Anaplastic oligodendrogliomas generally have a more favorable prognosis and remain the only subtype of glioma that commonly responds to chemotherapy. Most primary oligodendrogliomas and oligoastrocytoma respond to treatment with Procarbazine, Lomustine and Vincristine, with response rates of approximately 80%. However, limited data on second-line treatments are available in patients with recurrent tumors. A novel second-generation alkylating agent, Temodar, has recently demonstrated efficacy and safety in patients with recurrent glioblastoma multiforme and anaplastic astrocytoma.

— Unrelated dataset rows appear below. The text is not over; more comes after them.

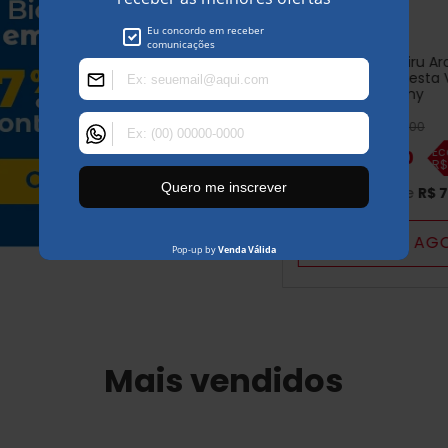
Bicicleta Cairu Ar
Genova com Cesta V
Tiffany
R$
959
,
00
Ec
R$
799
,
00
R
ou em
10
x de
R$
7
COMPRAR AG
Mais vendidos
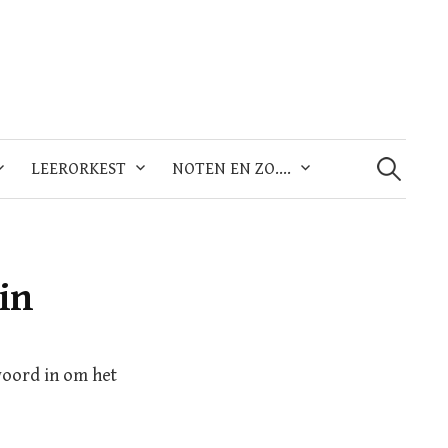
Zoeken
naar:
LEERORKEST
NOTEN EN ZO….
in
woord in om het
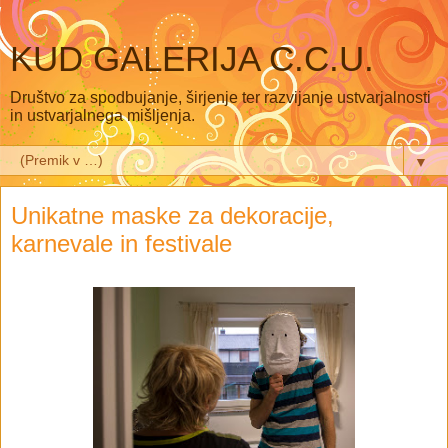
KUD GALERIJA C.C.U.
Društvo za spodbujanje, širjenje ter razvijanje ustvarjalnosti
in ustvarjalnega mišljenja.
▼
Unikatne maske za dekoracije,
karnevale in festivale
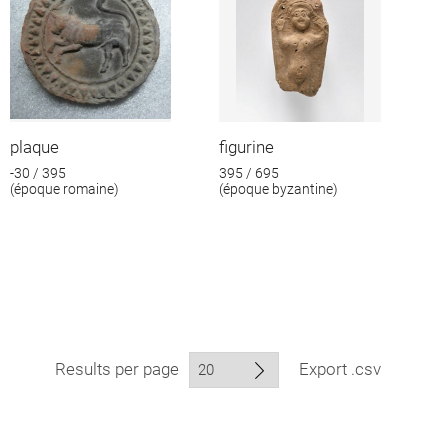
plaque
figurine
-30 / 395
395 / 695
(époque romaine)
(époque byzantine)
Results per page
Export .csv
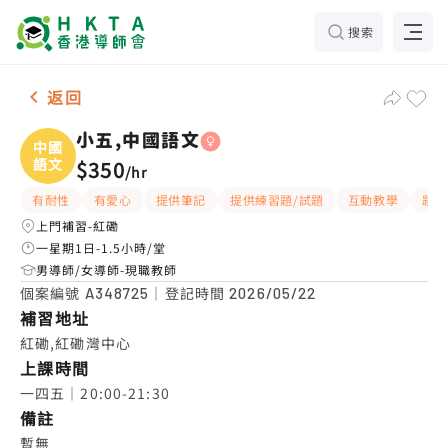
搜索
女-1名 小五,中國語文，紅磡 補習推介
返回
小五,中國語文
中國
語文
$350
/
hr
有耐性
有愛心
提供筆記
提供練習題/試題
互動教學
題目
上門補習-紅磡
一星期1日-1.5小時/堂
男導師/女導師-現職教師
個案編號
｜登記時間
A348725
2026/05/22
補習地址
紅磡,紅磡灣中心
上課時間
一四五｜20:00-21:30
備註
暫無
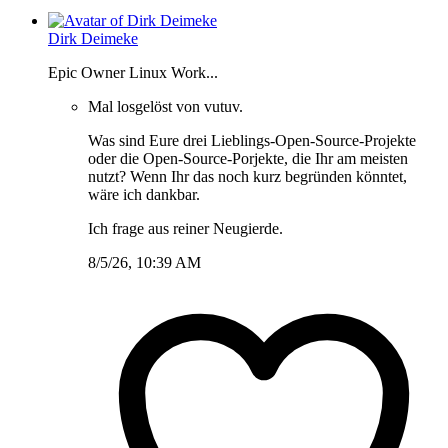
Dirk Deimeke
Epic Owner Linux Work...
Mal losgelöst von vutuv.
Was sind Eure drei Lieblings-Open-Source-Projekte
oder die Open-Source-Porjekte, die Ihr am meisten
nutzt? Wenn Ihr das noch kurz begründen könntet,
wäre ich dankbar.
Ich frage aus reiner Neugierde.
8/5/26, 10:39 AM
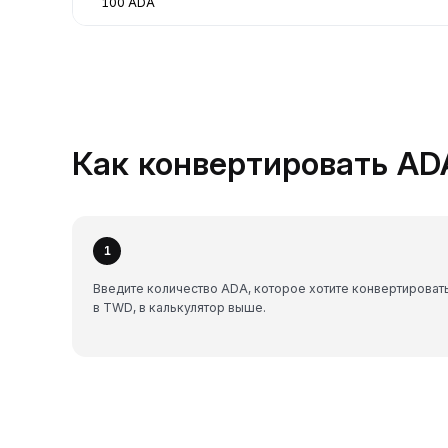
100 ADA
Как конвертировать ADA
1
Введите количество ADA, которое хотите конвертироват
в TWD, в калькулятор выше.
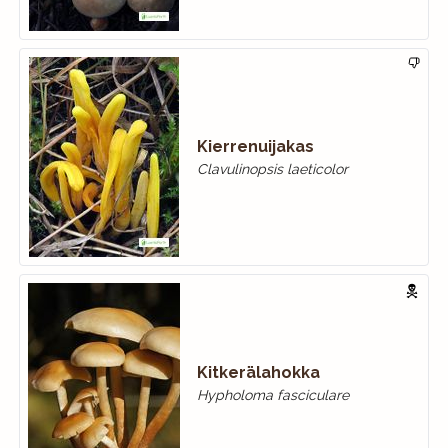
Kierrenuijakas
Clavulinopsis laeticolor
Kitkerälahokka
Hypholoma fasciculare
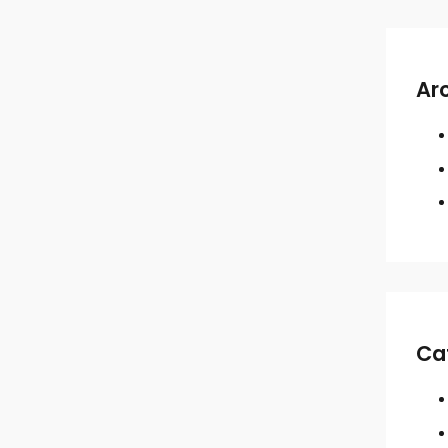
Ar
Ca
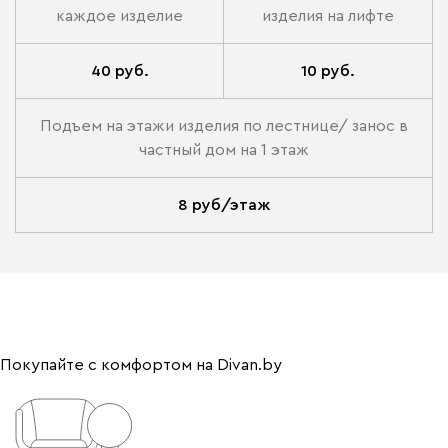
каждое изделие
изделия на лифте
40 руб.
10 руб.
Подъем на этажи изделия по лестнице/ занос в
частный дом на 1 этаж
8 руб/этаж
Покупайте с комфортом на Divan.by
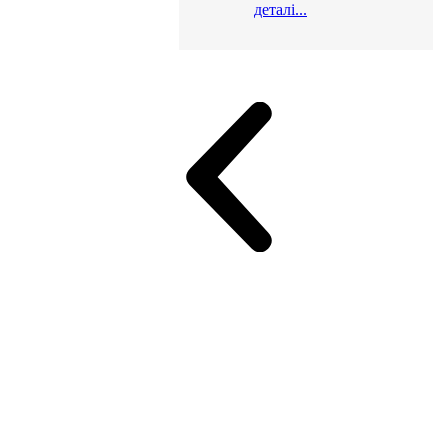
деталі...
и для офісу
ік (МДФ)
Серія Альянс
Серія Класік (МДФ)
неджер
Еко Серія Co_d ТОП
Серія Моріон (МДФ + HPL)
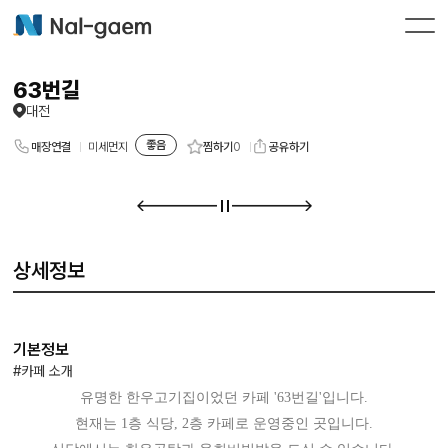
63번길
대전
좋음
찜하기
0
매장연결
미세먼지
공유하기
상세정보
기본정보
#카페 소개
유명한 한우고기집이었던 카페 '63번길'입니다.
현재는 1층 식당, 2층 카페로 운영중인 곳입니다.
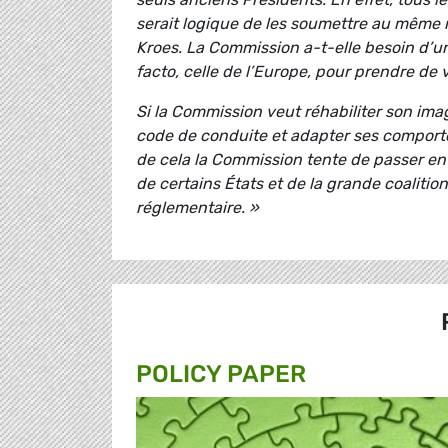
serait logique de les soumettre au même r
Kroes. La Commission a-t-elle besoin d’u
facto, celle de l’Europe, pour prendre de 
Si la Commission veut réhabiliter son ima
code de conduite et adapter ses comporte
de cela la Commission tente de passer en
de certains États et de la grande coaliti
réglementaire. »
POLICY PAPER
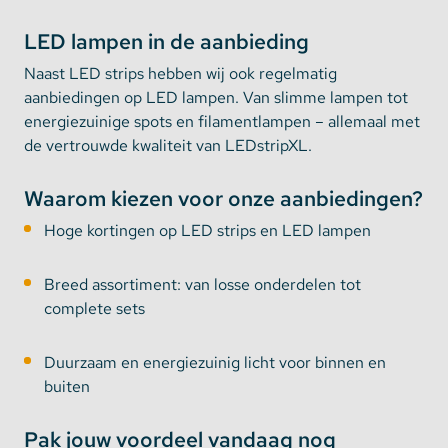
LED lampen in de aanbieding
Naast LED strips hebben wij ook regelmatig
aanbiedingen op LED lampen. Van slimme lampen tot
energiezuinige spots en filamentlampen – allemaal met
de vertrouwde kwaliteit van LEDstripXL.
Waarom kiezen voor onze aanbiedingen?
Hoge kortingen op LED strips en LED lampen
Breed assortiment: van losse onderdelen tot
complete sets
Duurzaam en energiezuinig licht voor binnen en
buiten
Pak jouw voordeel vandaag nog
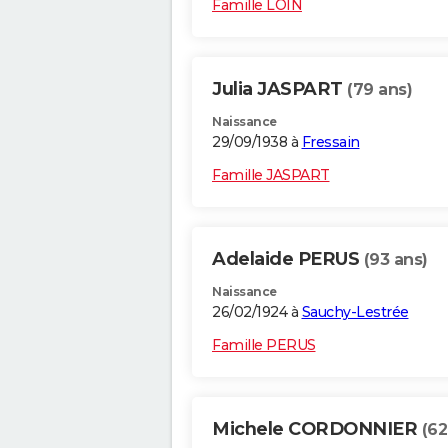
Famille LOIN
Julia JASPART
(79 ans)
Naissance
29/09/1938 à
Fressain
Famille JASPART
Adelaide PERUS
(93 ans)
Naissance
26/02/1924 à
Sauchy-Lestrée
Famille PERUS
Michele CORDONNIER
(62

The treatment of these tumors is controversial. Some believe that these tumors are biologically less aggressive and can be observed with serial imaging until tumor growth is either clinically or radiographically apparent. Others believe that all oligodendrogliomas should be treated with radiation after histological confirmation. There is evidence that radiotherapy may not benefit patients with oligodendrogliomas. Oligodendroglioma is a chemosensitive brain tumor. Chemotherapy is playing an increasing role in the treatment of low-grade and anaplastic oligodendrogliomas. Some have advocated using chemotherapy rather than radiation for patients with low-grade oligodendroglioma when treatment is indicated and to defer radiation for malignant transformation or tumor progression despite chemotherapy.

If these tumors are supposed to be "sensitive" to chemotherapy, it would make sense to "test the tumor" to see which chemotherapeutic agent is most "synergistic" and not "resistant" to the tumor.